Под каблуком у Золушки - стр. 21
Он с облегчением упёрся лбом в крашеное дерево.
— Давно пора поставить железную.
— Она мне дорога как память. На ней следы твоих армейских сапог.
Он отклонился. Возле замка и правда остались вмятины. Он посмотрел на ноги.
— Оставлю рядом следы итальянских ботинок, или голых пяток, не важно. Открывай!
— Нет. Зачем? — сказала она серьёзно. — Назови мне хоть одну причину.
— Чтобы я не выломал дверь.
Молчание.
Он развернулся, оперся плечом, тяжело вздохнул.
— Ладно, я соскучился.
Молчание. Тоже тяжёлый вздох.
— Я безумно соскучился. Пожалуйста, впусти меня.
— А что потом? Опять уйдёшь покорять свои вершины, выбирать жену, строить песочные замки?
— А потом опять вернусь.
Он знал это точно, что вернётся. Так же, как и то, что потом всё равно уйдёт.
Он развернулся спиной к этой непреодолимой деревянной преграде и несколько раз стукнул по ней затылком. Он не готов был дать Оксане большего. Очередную ночь. Только одну ночь, она была права.
Он сполз по двери на пол. И спиной ощутил, как она сделала то же самое.
Он мог ей сказать, что она ему бесконечно дорога, что она ему, наверно, дороже всех на свете, но то, что она хотела услышать, он сказать не мог.

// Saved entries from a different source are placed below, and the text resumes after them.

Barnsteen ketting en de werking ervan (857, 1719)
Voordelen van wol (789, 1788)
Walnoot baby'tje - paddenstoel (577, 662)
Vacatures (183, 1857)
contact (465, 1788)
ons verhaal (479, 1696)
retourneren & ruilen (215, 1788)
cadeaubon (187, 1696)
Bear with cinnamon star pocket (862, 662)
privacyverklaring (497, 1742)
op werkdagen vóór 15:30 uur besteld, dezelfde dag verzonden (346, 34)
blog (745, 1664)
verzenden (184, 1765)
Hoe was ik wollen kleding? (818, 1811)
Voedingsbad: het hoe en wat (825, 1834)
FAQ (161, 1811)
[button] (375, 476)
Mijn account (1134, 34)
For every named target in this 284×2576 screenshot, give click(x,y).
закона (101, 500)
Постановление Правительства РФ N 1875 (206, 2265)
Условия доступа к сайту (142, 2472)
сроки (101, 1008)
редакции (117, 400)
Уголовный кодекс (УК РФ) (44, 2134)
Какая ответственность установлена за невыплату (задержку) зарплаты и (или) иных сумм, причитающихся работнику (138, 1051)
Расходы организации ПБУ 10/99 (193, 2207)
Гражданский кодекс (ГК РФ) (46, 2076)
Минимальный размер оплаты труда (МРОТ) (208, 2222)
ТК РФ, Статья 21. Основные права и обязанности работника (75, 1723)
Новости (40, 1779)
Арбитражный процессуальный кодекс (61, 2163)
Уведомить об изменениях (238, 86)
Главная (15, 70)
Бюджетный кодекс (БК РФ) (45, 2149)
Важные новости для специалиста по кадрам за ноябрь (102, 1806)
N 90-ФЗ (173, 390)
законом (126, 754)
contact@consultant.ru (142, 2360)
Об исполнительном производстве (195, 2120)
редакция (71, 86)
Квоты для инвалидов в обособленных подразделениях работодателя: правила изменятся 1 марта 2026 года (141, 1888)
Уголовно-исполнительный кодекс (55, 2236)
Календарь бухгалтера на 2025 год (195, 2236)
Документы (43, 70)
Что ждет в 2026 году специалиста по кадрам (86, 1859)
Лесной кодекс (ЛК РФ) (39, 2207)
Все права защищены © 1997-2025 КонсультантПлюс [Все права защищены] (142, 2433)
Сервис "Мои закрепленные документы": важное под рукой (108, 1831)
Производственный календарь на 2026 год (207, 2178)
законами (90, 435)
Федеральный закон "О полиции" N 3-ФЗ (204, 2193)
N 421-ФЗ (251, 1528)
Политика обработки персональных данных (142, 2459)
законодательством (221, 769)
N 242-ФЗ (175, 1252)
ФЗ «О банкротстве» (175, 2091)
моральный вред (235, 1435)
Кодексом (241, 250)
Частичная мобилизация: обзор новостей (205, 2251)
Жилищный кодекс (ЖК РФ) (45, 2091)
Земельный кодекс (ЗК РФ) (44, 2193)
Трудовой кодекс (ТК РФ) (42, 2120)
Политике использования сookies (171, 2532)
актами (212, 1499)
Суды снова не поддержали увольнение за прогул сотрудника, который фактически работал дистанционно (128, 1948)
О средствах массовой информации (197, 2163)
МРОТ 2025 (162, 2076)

Девушки часто признавались ему в любви, но он эти три простых вечных слова ни разу не говорил никому. Потому что поклялся, что скажет их только один раз. Потому что, если он их произнесёт, то уже никогда не изменит своё решение.
Дверь напротив открылась, и бойкая старушка выглянула в коридор.
— Оксана, ты меня слышишь? — крикнула она громко.
— Да, тёть Нюр! — раздался из-за двери Оксанкин голос.
— У тебя всё в порядке?
— Да, всё хорошо!
— У тебя тут парень сидит под дверью. Может милицию вызвать? — она прислушивалась одним ухом, боясь выйти.
— Не надо! Он и мухи не обидит!
— А чего у тебя телефон не отвечает? — приободрённая ответом, вышла старушка, оставив свою дверь открытой.
— Я номер сменила!
— Так я его прогоню? — она бесстрашно подошла ещё ближе.
— Он уже уходит, тёть Нюр!
— Так уходи тогда, — махнула она рукой на Кайрата. — Чего расселся?
Кайрат поднялся, отряхнул брюки.
— Давай, давай, иди по добру, по здорову.
Она дождалась пока он дойдёт до лестницы.
— Эх, молодёжь! Ходят тут, то один, то другой. Сами не знают, чего хотят, — ворчала она, поправляя коврик, пока он спускался. — Любишь — женись. А не любишь, так и нечего беременной девке нервы трепать.
Он замер и, не веря собственным ушам повернулся. Что?
— Давай, давай! А то и правда сейчас милицию вызову, — пригрозила старушка.
И он вышел, и даже куда-то шёл, не разбирая дороги, не замечая под ногами весенние лужи. И только два слова клеймом прожигали ему грудь. «Она беременна!» Он чувствовал запах горящей плоти, солёный вкус крови и адскую боль, с которой доходил до него смысл этих слов.